In an email sent to staff yesterday, Richard Simpson, the council's deputy chief executive, said: "As you know, we are facing a hugely challenging time as a council with cuts to our grant from government and increasing demand for our services

"This alongside continued increases in demand has led to a position where we are forecasting an overspend of £3.5m

"Despite a number of actions put in place earlier in the year this is not improving. This means that further measures are being put in place to ensure that the overspend is reduced as much as possible."

Staff have also been invited to permanently reduce their working hours or take early retirement.

An adult social care worker, employed by the council for more than a decade, told the Croydon Guardian she feared job losses would pile stress on remaining staff.

The employee, who did not want to be named, said: "I am tempted [by voluntary redundancy] because, to be honest, of the stress of the job.

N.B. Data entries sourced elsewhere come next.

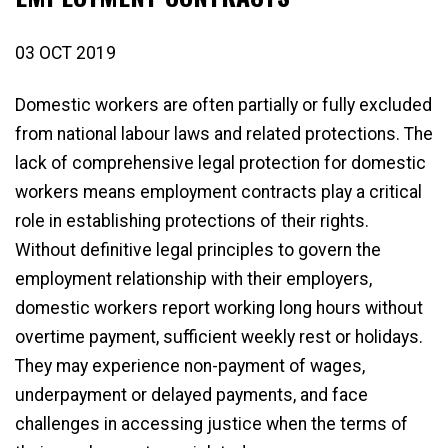
03 OCT 2019
Domestic workers are often partially or fully excluded
from national labour laws and related protections. The
lack of comprehensive legal protection for domestic
workers means employment contracts play a critical
role in establishing protections of their rights.
Without definitive legal principles to govern the
employment relationship with their employers,
domestic workers report working long hours without
overtime payment, sufficient weekly rest or holidays.
They may experience non-payment of wages,
underpayment or delayed payments, and face
challenges in accessing justice when the terms of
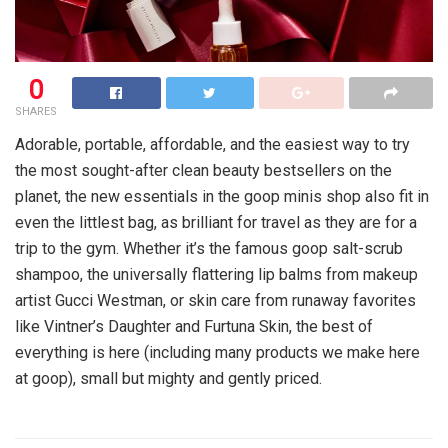
0
SHARES
Adorable, portable, affordable, and the easiest way to try
the most sought-after clean beauty bestsellers on the
planet, the new essentials in the goop minis shop also fit in
even the littlest bag, as brilliant for travel as they are for a
trip to the gym. Whether it’s the famous goop salt-scrub
shampoo, the universally flattering lip balms from makeup
artist Gucci Westman, or skin care from runaway favorites
like Vintner’s Daughter and Furtuna Skin, the best of
everything is here (including many products we make here
at goop), small but mighty and gently priced.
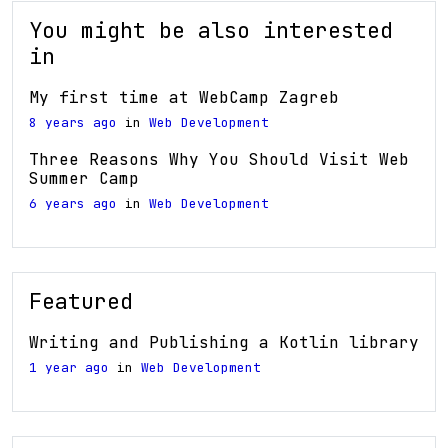
You might be also interested
in
My first time at WebCamp Zagreb
8 years ago
in
Web Development
Three Reasons Why You Should Visit Web
Summer Camp
6 years ago
in
Web Development
Featured
Writing and Publishing a Kotlin library
1 year ago
in
Web Development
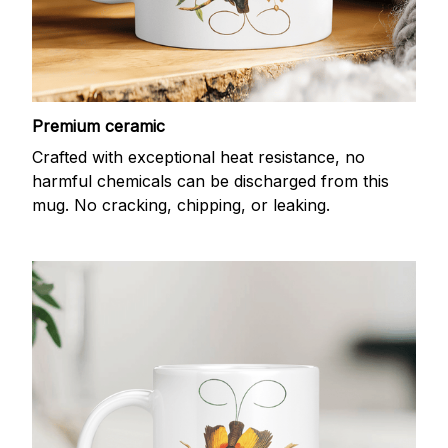
Premium ceramic
Crafted with exceptional heat resistance, no
harmful chemicals can be discharged from this
mug. No cracking, chipping, or leaking.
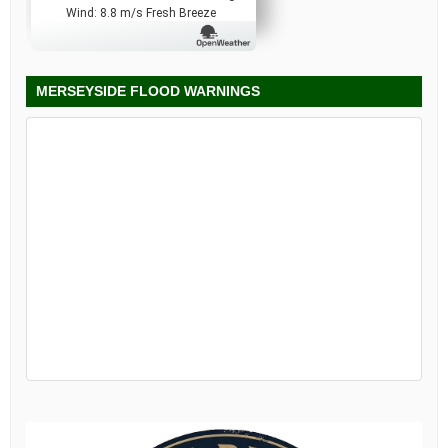
Wind: 8.8 m/s Fresh Breeze
MERSEYSIDE FLOOD WARNINGS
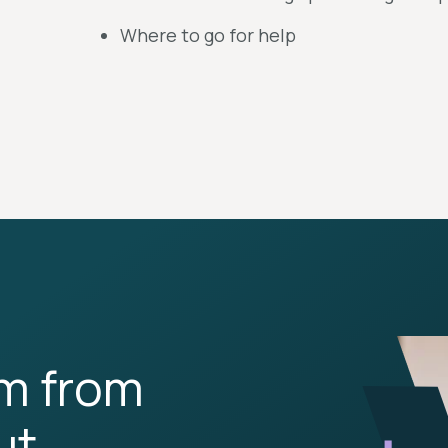
Where to go for help
rm from
ut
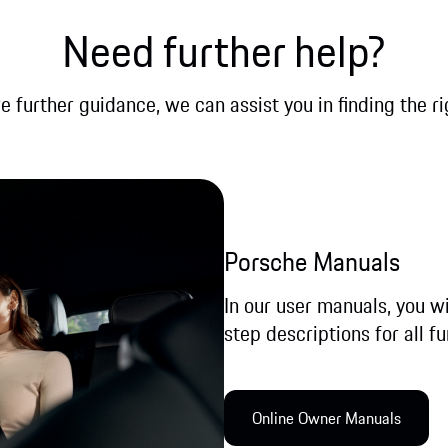
Need further help?
re further guidance, we can assist you in finding the ri
Porsche Manuals
In our user manuals, you wi
step descriptions for all fu
Online Owner Manual​s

"Workload has tripled in the past five years. We have had a one per cent pay rise. It is ridiculous."

She said staff feared compulsory redundancies would follow the voluntary scheme, adding: "Apparently the council are skint."

Councillor Simon Hall, cabinet member for finance, confirmed the authority could be forced to wield the axe if too few staff asked to leave.

He said: "There are a range of options - which includes compulsory, which includes looking at the range and level of services we can provide - that would have to be looked at.

"You can't take out £100m from the annual spending of the council without that also including a reduction in staff members."

"But what we are keen to do is to avoid wherever possible any significant compulsory redundancies."

Coun Hall declined to estimate how many jobs the council needed to shed or say which departments would hit hardest.

He said: "When we've got all the requests in, we will look at the various schemes and it will be for the directors of different parts of the council to look at whether they can reorganise things and do things different so those people can be allowed to leave. I'm not going to pre-empt the process."

The council blamed unexpected cuts to funding for public health, adult learning and the care of asylum-seeking children - all announced by the Government since July - for increasing the financial pressure already caused by dwindling local government budgets.